RECORDS:
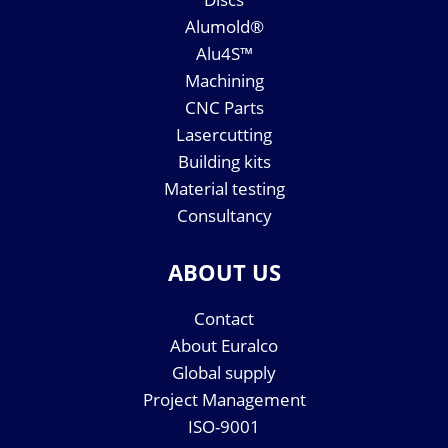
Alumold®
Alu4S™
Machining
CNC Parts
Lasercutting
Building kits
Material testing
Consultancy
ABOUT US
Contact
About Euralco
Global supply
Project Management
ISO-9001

YOUR INSTRUCTIONS:
Exactly the lines from the one containing "Material testing" through the last line of the material above are to be returned, with nothing else.

RESULT:
Material testing
Consultancy
ABOUT US
Contact
About Euralco
Global supply
Project Management
ISO-9001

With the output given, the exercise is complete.